» **Problem**
Among the entries below, take the line with "قرآن پاک کی" and the line with "کے اندرونی معاملات", and output them and every line between them exactly, with nothing else.

*** Supplied material ***

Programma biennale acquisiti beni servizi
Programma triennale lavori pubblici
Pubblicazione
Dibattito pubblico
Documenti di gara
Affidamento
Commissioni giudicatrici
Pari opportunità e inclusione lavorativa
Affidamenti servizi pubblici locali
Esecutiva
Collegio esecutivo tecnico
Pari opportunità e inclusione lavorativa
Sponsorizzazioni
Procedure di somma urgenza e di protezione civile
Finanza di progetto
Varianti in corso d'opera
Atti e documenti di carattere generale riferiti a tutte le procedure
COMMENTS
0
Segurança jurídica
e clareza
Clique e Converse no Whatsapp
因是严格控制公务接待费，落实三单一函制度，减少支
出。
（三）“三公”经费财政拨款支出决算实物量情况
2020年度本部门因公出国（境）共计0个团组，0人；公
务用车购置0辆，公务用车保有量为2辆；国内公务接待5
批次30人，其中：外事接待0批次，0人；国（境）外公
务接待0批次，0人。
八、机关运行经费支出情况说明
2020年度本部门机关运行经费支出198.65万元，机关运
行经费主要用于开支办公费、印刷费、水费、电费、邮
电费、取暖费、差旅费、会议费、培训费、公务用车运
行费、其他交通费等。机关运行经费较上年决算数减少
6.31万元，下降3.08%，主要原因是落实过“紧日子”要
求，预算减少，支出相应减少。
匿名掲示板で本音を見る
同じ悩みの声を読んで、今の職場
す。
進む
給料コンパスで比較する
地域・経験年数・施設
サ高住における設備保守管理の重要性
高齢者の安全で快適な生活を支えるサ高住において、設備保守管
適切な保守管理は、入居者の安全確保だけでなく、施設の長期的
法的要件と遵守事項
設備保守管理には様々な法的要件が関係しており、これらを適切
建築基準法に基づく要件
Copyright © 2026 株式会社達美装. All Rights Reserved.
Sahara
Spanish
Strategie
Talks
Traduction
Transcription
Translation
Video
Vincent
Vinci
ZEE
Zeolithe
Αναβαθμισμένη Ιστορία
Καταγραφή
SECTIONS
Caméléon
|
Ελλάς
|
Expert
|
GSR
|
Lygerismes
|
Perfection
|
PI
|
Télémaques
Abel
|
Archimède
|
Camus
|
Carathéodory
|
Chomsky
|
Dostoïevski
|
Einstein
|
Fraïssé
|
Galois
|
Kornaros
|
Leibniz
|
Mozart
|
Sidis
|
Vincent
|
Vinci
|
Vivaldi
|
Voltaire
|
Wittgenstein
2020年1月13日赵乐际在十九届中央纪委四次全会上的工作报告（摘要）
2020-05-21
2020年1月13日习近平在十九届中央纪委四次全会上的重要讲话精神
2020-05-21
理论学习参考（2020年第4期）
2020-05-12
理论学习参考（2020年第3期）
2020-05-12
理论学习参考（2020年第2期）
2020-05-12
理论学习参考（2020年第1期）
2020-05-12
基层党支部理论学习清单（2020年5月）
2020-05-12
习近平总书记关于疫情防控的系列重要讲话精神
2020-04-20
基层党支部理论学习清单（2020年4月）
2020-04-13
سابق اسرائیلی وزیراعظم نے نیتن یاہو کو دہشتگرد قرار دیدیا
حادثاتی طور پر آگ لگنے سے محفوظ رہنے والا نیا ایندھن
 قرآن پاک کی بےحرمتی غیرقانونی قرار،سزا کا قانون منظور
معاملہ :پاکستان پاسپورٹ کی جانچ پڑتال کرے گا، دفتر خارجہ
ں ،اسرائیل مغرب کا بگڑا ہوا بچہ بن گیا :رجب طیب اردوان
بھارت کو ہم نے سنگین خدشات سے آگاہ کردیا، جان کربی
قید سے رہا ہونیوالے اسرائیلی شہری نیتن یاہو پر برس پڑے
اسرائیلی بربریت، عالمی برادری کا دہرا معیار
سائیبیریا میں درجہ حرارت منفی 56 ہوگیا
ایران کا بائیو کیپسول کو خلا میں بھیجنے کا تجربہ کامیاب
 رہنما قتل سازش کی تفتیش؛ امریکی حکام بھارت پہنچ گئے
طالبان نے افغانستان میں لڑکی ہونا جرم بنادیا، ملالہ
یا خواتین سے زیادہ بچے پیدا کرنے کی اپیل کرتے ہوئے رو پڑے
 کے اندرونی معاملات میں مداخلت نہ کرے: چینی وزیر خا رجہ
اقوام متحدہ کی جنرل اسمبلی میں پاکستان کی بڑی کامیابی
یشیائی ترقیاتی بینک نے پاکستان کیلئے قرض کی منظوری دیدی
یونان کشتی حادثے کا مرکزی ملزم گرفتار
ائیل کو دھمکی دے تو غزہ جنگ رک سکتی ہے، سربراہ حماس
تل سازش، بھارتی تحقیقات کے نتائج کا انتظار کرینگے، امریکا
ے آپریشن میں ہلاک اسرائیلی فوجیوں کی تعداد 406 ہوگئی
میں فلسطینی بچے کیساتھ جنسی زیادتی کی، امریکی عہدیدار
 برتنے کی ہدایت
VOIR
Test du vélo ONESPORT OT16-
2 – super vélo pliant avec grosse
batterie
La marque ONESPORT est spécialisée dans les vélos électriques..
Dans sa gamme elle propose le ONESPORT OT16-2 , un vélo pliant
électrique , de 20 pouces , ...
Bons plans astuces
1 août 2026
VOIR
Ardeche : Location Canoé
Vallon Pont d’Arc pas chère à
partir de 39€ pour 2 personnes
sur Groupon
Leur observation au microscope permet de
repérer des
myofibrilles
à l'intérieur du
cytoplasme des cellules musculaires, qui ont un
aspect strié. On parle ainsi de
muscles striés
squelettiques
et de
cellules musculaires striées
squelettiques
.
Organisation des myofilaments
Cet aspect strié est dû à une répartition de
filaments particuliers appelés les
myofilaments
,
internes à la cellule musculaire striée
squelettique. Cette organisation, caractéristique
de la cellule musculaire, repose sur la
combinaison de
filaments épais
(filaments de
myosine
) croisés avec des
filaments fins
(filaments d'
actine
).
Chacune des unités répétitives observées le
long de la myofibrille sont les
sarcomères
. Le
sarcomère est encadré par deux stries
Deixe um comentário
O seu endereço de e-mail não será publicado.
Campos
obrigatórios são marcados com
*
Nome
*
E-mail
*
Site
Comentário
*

*** End of Supplied material ***

» **Final answer**
 قرآن پاک کی بےحرمتی غیرقانونی قرار،سزا کا قانون منظور
معاملہ :پاکستان پاسپورٹ کی جانچ پڑتال کرے گا، دفتر خارجہ
ں ،اسرائیل مغرب کا بگڑا ہوا بچہ بن گیا :رجب طیب اردوان
بھارت کو ہم نے سنگین خدشات سے آگاہ کردیا، جان کربی
قید سے رہا ہونیوالے اسرائیلی شہری نیتن یاہو پر برس پڑے
اسرائیلی بربریت، عالمی برادری کا دہرا معیار
سائیبیریا میں درجہ حرارت منفی 56 ہوگیا
ایران کا بائیو کیپسول کو خلا میں بھیجنے کا تجربہ کامیاب
 رہنما قتل سازش کی تفتیش؛ امریکی حکام بھارت پہنچ گئے
طالبان نے افغانستان میں لڑکی ہونا جرم بنادیا، ملالہ
یا خواتین سے زیادہ بچے پیدا کرنے کی اپیل کرتے ہوئے رو پڑے
 کے اندرونی معاملات میں مداخلت نہ کرے: چینی وزیر خا رجہ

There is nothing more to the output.